With the use of cloud technology trending upward, many cloud companies are touting themselves as “HIPAA certified.” In fact, there is no such thing as a HIPAA certification. There is also no HIPAA rule that requires independent assessment. Companies are welcome to self-assess themselves, with the caveat that simply claiming yourself as HIPAA compliant won’t help if your company is associated with a data breach. Consider the following example of what could happen to a software as a service (SaaS) company in the event they are implicated in a data breach (example company heretofore referred to as “SaasCo”).
SaaSCo is a business associate for many HIPAA-covered entities and provides a cloud-based application used by large hospital groups and insurance companies. SaaSCo uses a managed service provider called ManageTech to manage the IT infrastructure that supports their SaaS cloud application. ManageTech has a current independent AT 601 HIPAA attestation report that reports on ManageTech’s compliance with the HIPAA Security and Breach Notification Rules. SaaSCo is periodically asked by their HIPAA-covered entity customers whether or not they are HIPAA compliant. SaaSCo knows they have some IT controls in place internally and assumes that their environment, in addition to their managed service provider, is HIPAA compliant without validation. SaaSCo also believes the electronic protected health information (ePHI) is housed within ManageTech, therefore their liability, if a breach occurs, is limited because they do not house the ePHI internally.

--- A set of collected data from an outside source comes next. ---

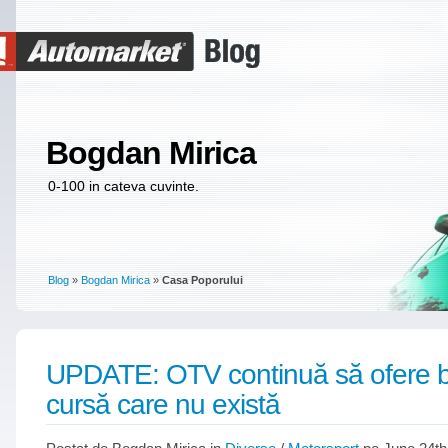
Bogdan Mirica
0-100 in cateva cuvinte.
Blog
»
Bogdan Mirica
»
Casa Poporului
UPDATE: OTV continuă să ofere bi
cursă care nu există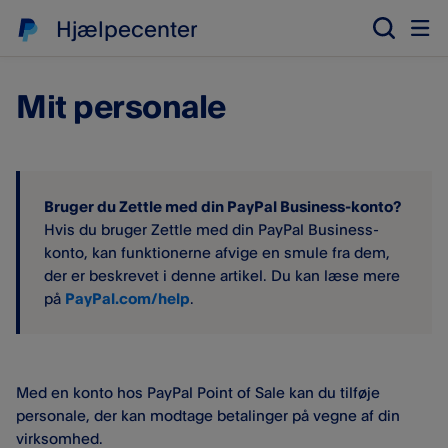
Hjælpecenter
Mit personale
Bruger du Zettle med din PayPal Business-konto?
Hvis du bruger Zettle med din PayPal Business-
konto, kan funktionerne afvige en smule fra dem,
der er beskrevet i denne artikel. Du kan læse mere
på
PayPal.com/help
.
Med en konto hos PayPal Point of Sale kan du tilføje
personale, der kan modtage betalinger på vegne af din
virksomhed.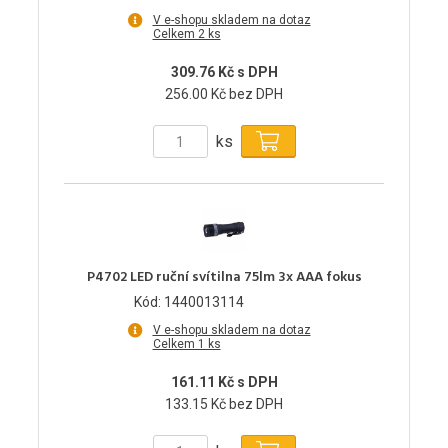
V e-shopu skladem na dotaz
Celkem 2 ks
309.76 Kč s DPH
256.00 Kč bez DPH
ks
P4702 LED ruční svítilna 75lm 3x AAA fokus
Kód: 1440013114
V e-shopu skladem na dotaz
Celkem 1 ks
161.11 Kč s DPH
133.15 Kč bez DPH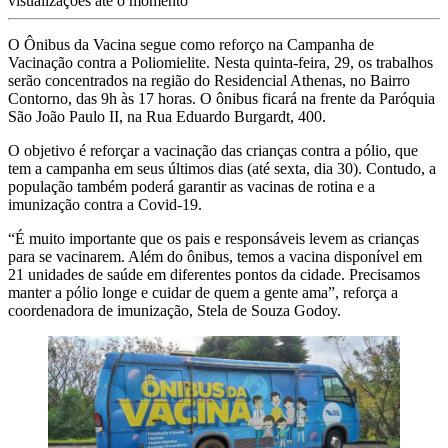
visualizações até o momento
O Ônibus da Vacina segue como reforço na Campanha de
Vacinação contra a Poliomielite. Nesta quinta-feira, 29, os trabalhos
serão concentrados na região do Residencial Athenas, no Bairro
Contorno, das 9h às 17 horas. O ônibus ficará na frente da Paróquia
São João Paulo II, na Rua Eduardo Burgardt, 400.
O objetivo é reforçar a vacinação das crianças contra a pólio, que
tem a campanha em seus últimos dias (até sexta, dia 30). Contudo, a
população também poderá garantir as vacinas de rotina e a
imunização contra a Covid-19.
“É muito importante que os pais e responsáveis levem as crianças
para se vacinarem. Além do ônibus, temos a vacina disponível em
21 unidades de saúde em diferentes pontos da cidade. Precisamos
manter a pólio longe e cuidar de quem a gente ama”, reforça a
coordenadora de imunização, Stela de Souza Godoy.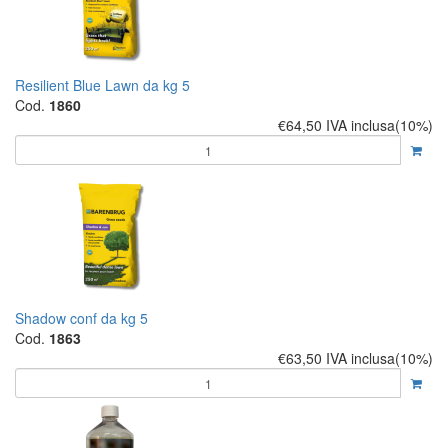
Resilient Blue Lawn da kg 5
Cod.
1860
€64,50
IVA inclusa(10%)
Shadow conf da kg 5
Cod.
1863
€63,50
IVA inclusa(10%)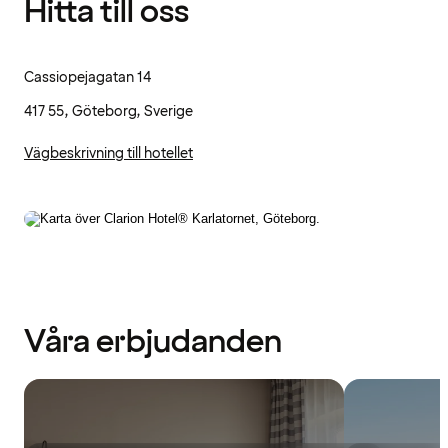
Hitta till oss
Cassiopejagatan 14
417 55, Göteborg, Sverige
Vägbeskrivning till hotellet
Våra erbjudanden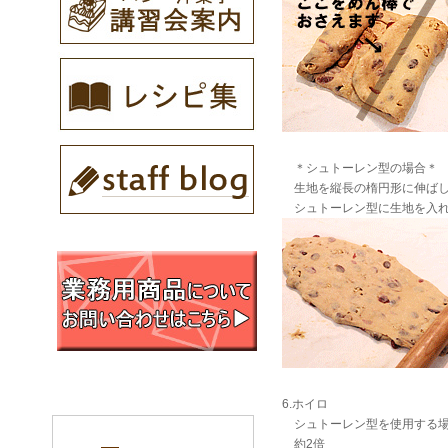
＊シュトーレン型の場合＊
生地を縦長の楕円形に伸ばし
シュトーレン型に生地を入
6.ホイロ
シュトーレン型を使用する場
約2倍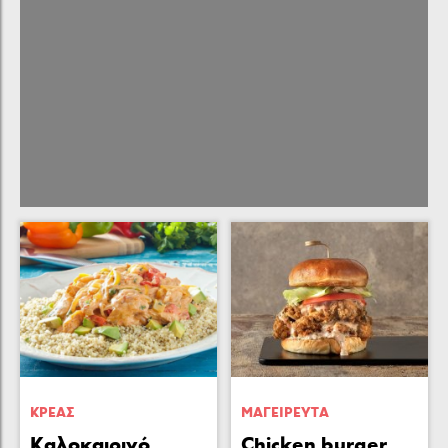
ΚΡΕΑΣ
ΜΑΓΕΙΡΕΥΤA
Καλοκαιρινό
Chicken burger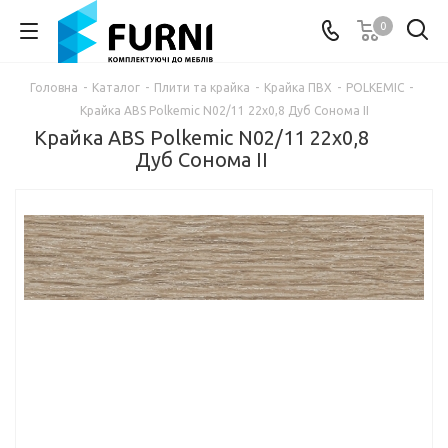
0
Головна
-
Каталог
-
Плити та крайка
-
Крайка ПВХ
-
POLKEMIC
-
Крайка ABS Polkemic N02/11 22х0,8 Дуб Сонома II
Крайка ABS Polkemic N02/11 22х0,8
Дуб Сонома II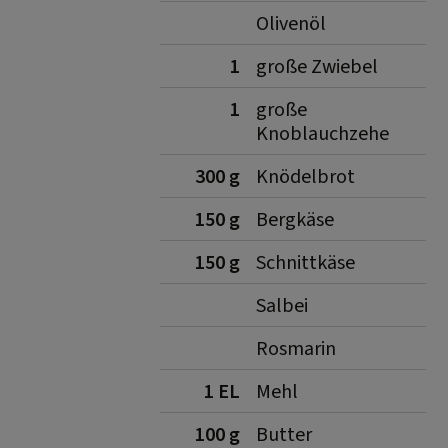
Olivenöl
1
große Zwiebel
1
große
Knoblauchzehe
300 g
Knödelbrot
150 g
Bergkäse
150 g
Schnittkäse
Salbei
Rosmarin
1 EL
Mehl
100 g
Butter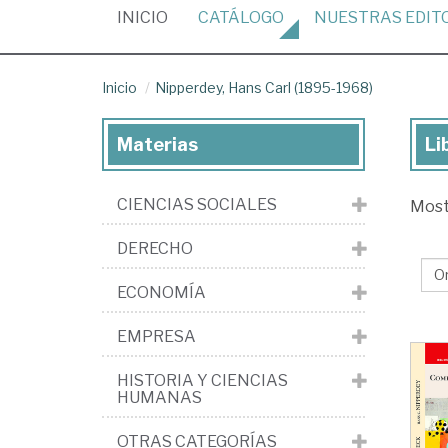
(CURRENT)
INICIO
CATÁLOGO
NUESTRAS
EDIT
Inicio
Nipperdey, Hans Carl (1895-1968)
Materias
Li
Lib
de
CIENCIAS SOCIALES
Mos
Nip
Ha
DERECHO
Car
ECONOMÍA
(1
19
EMPRESA
HISTORIA Y CIENCIAS
HUMANAS
OTRAS CATEGORÍAS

A data breach occurs at SaaSCo when a former employee retains remote access to ePHI following termination and uses the access to copy patient records containing ePHI to his home computer. The disgruntled employee later sells the copied information over the Internet.

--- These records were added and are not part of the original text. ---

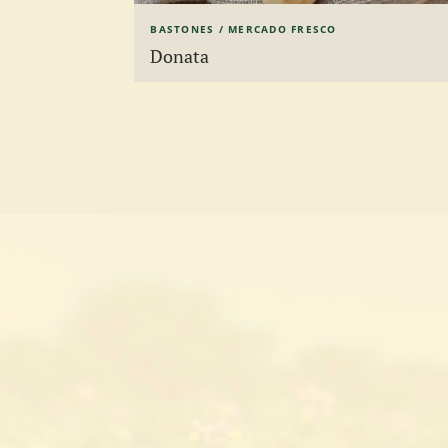
BASTONES / MERCADO FRESCO
Donata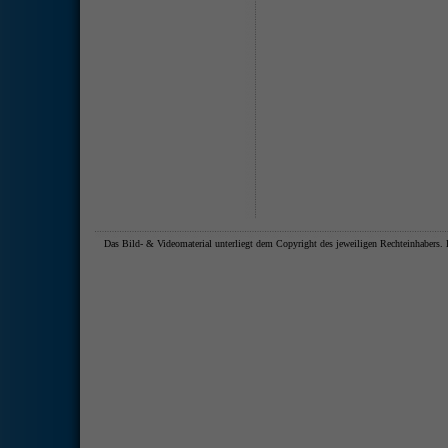
Das Bild- & Videomaterial unterliegt dem Copyright des jeweiligen Rechteinhaber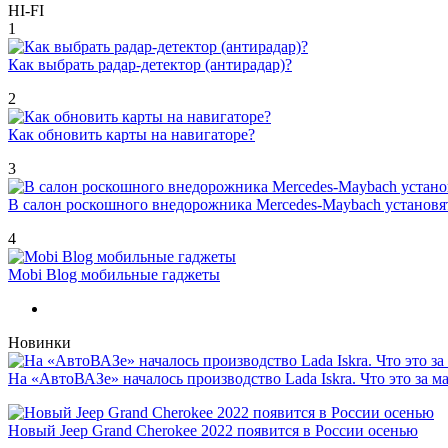
HI-FI
1
Как выбрать радар-детектор (антирадар)?
2
Как обновить карты на навигаторе?
3
В салон роскошного внедорожника Mercedes-Maybach установ
4
Mobi Blog мобильные гаджеты
Новинки
На «АвтоВАЗе» началось производство Lada Iskra. Что это за 
Новый Jeep Grand Cherokee 2022 появится в России осенью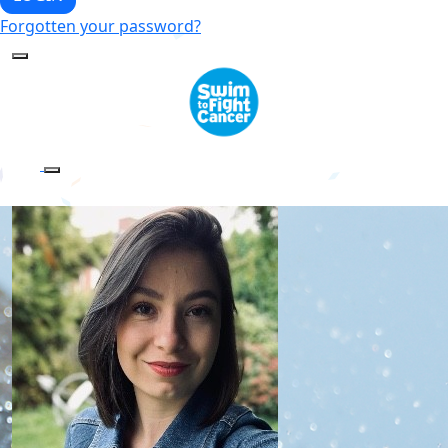
Forgotten your password?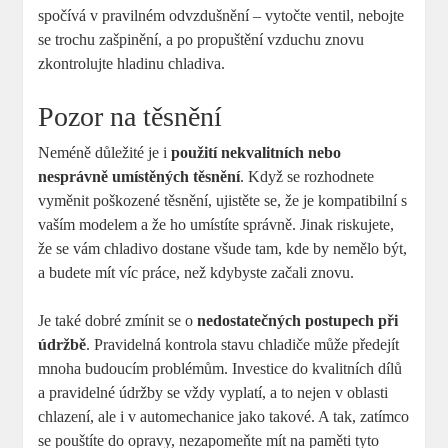
spočívá v pravilném odvzdušnění – vytočte ventil, nebojte
se trochu zašpinění, a po propuštění vzduchu znovu
zkontrolujte hladinu chladiva.
Pozor na těsnění
Neméně důležité je i
použití nekvalitních nebo
nesprávně umístěných těsnění
. Když se rozhodnete
vyměnit poškozené těsnění, ujistěte se, že je kompatibilní s
vaším modelem a že ho umístíte správně. Jinak riskujete,
že se vám chladivo dostane všude tam, kde by nemělo být,
a budete mít víc práce, než kdybyste začali znovu.
Je také dobré zmínit se o
nedostatečných postupech při
údržbě
. Pravidelná kontrola stavu chladiče může předejít
mnoha budoucím problémům. Investice do kvalitních dílů
a pravidelné údržby se vždy vyplatí, a to nejen v oblasti
chlazení, ale i v automechanice jako takové. A tak, zatímco
se pouštíte do opravy, nezapomeňte mít na paměti tyto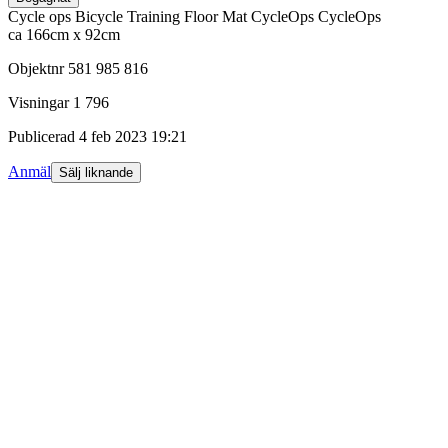
Cycle ops Bicycle Training Floor Mat CycleOps CycleOps
ca 166cm x 92cm
Objektnr
581 985 816
Visningar
1 796
Publicerad
4 feb 2023 19:21
Anmäl
Sälj liknande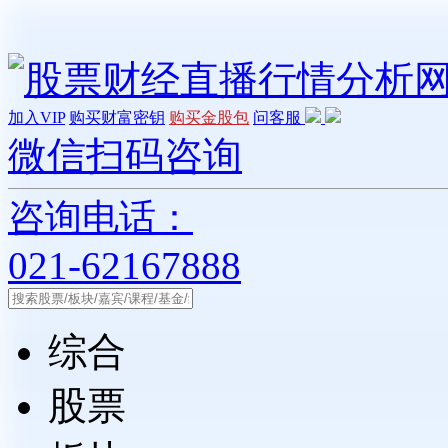
加入VIP
购买财富密钥
购买金股包
问客服
微信扫码咨询
咨询电话：
021-62167888
综合
股票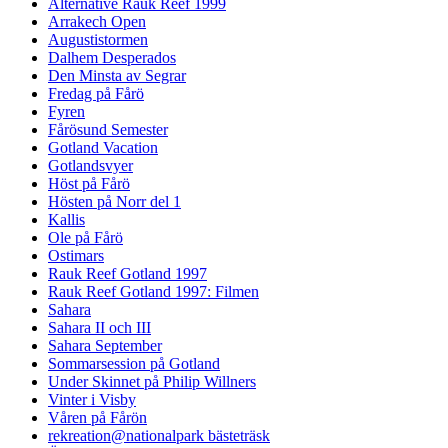
Alternative Rauk Reef 1999
Arrakech Open
Augustistormen
Dalhem Desperados
Den Minsta av Segrar
Fredag på Fårö
Fyren
Fårösund Semester
Gotland Vacation
Gotlandsvyer
Höst på Fårö
Hösten på Norr del 1
Kallis
Ole på Fårö
Ostimars
Rauk Reef Gotland 1997
Rauk Reef Gotland 1997: Filmen
Sahara
Sahara II och III
Sahara September
Sommarsession på Gotland
Under Skinnet på Philip Willners
Vinter i Visby
Våren på Fårön
rekreation@nationalpark bästeträsk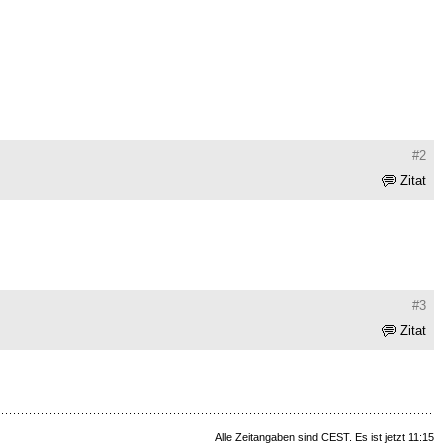
#2
Zitat
#3
Zitat
Alle Zeitangaben sind CEST. Es ist jetzt 11:15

Based on SaaSCo’s initial assessment that they were HIPAA compliant prior to the breach, the Office of Civil Rights (OCR) investigation should find that SaaSCo was HIPAA compliant, right? Wrong. Just because SaaSCo houses their IT equipment at ManageTech’s HIPAA compliant data center and believes they are HIPAA compliant does not mean that SaaSCo’s internal control environment is operating effectively in support of HIPAA compliance. In fact, by signing Business Associate Agreements (BAAs), SaaSCo has formally testified to the fact that they are HIPAA compliant to their user entities. Following the breach, the OCR investigation finds that SaaSCo did not have required HIPAA Security Rule controls in place which contributed to the breach of over 5,000 database records containing patient ePHI.

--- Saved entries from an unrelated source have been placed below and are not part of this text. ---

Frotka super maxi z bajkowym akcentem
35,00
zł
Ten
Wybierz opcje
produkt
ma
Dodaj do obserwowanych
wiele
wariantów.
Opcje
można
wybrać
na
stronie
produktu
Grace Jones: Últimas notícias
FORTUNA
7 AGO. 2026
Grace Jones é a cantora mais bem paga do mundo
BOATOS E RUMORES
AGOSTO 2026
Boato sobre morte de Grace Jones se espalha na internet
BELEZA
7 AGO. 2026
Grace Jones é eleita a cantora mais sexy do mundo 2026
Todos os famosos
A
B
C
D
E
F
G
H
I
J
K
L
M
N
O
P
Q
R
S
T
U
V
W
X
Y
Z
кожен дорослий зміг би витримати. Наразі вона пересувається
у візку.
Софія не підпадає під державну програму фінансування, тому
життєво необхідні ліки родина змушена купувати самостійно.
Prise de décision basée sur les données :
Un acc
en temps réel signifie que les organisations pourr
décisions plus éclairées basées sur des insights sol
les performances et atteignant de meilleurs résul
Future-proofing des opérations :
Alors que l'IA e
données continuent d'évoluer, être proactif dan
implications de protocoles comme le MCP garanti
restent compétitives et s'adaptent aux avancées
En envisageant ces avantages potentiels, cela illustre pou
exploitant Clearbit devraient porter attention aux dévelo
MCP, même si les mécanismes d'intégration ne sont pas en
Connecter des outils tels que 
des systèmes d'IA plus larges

A recent Ponemon whitepaper estimated the true cost of a data breach at $200/record. Multiplied by the 5,000 database records compromised in the SaasCo breach example, the total cost of which SaasCo is liable for is $1 million. Unfortunately, SaaSCo’s investors have seen enough. They pull funding for SaaSCo which later must file for bankruptcy.
Although the example is dramatic, it’s not implausible. SaaS companies need to be confident that they are HIPAA compliant without making any assumptions. Also, relying on your managed service provider’s HIPAA attestation report is not enough without ensuring that your internal control environment is operating effectively as well. Never sign a BAA without consideration for what it means. Consider ensuring HIPAA compliance as an insurance policy to protect you in the event of a breach. No one wants a breach, but companies can help mitigate the risk of being found negligent by the OCR by performing self-assessments or hiring a third party to assess their HIPAA compliance.